5.1 Initial Testing

Some of the biogas systems can have a theoretical lifespan of up to 20 years. Technical issues are often named as one of the main challenges. These can be avoided, given that adequate operation and maintenance of the system is ensured.

Once the system is constructed, it is important for all individuals involved to receive proper training, as either the users or a designated responsible person may perform operational tasks and minor maintenance activities.

Before starting the digester, it’s crucial to conduct a tightness test once the system is built.

To demonstrate the testing process, a protocol for an underground fixed dome digester was selected. Please note that each type of digester has its specific testing protocol that ideally is provided by the implementer, a biogas expert, or can be found in the literature.

Protocol for an underground fixed dome digester

To ensure the tightness of underground digesters after construction, water and pressure tests are conducted.

Below is a step-by-step guide on how to perform these tests.

To ensure efficient operation, the tasks involved in running a biogas plant can be divided into categories, such as the initial start-up phase and daily, weekly, monthly, or annual activities. 

Step 1 – Water Test:

Fill the digester with water: Inject water until the water level reaches the zero-pressure line.
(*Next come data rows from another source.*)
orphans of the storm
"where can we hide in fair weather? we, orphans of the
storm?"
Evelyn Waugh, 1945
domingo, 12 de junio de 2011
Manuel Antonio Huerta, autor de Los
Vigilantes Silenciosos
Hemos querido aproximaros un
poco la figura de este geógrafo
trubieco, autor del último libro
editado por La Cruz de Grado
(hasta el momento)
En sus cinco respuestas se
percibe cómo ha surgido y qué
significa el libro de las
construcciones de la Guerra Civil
It’s essential to stop adding water once the level reaches this point.

Mark Water Level: After the digester is full, mark the water level line and observe for 12 hours.

Check for Leakage: If there is no significant change in the water level during the observation period, it indicates no leakage, and the digester is ready for the pressure test.

Step 2 – Pressure Test:

Inflate with air: Inflate the digester with air until the pressure barometer reaches the design working pressure. Once the desired pressure is reached, turn off the air supply and close the valve.

Observe for 24 Hours: Observe the air pressure for 24 hours.

Check for Leakage: The digester meets requirements if the drop-out value of the barometer is <3% of the design pressure.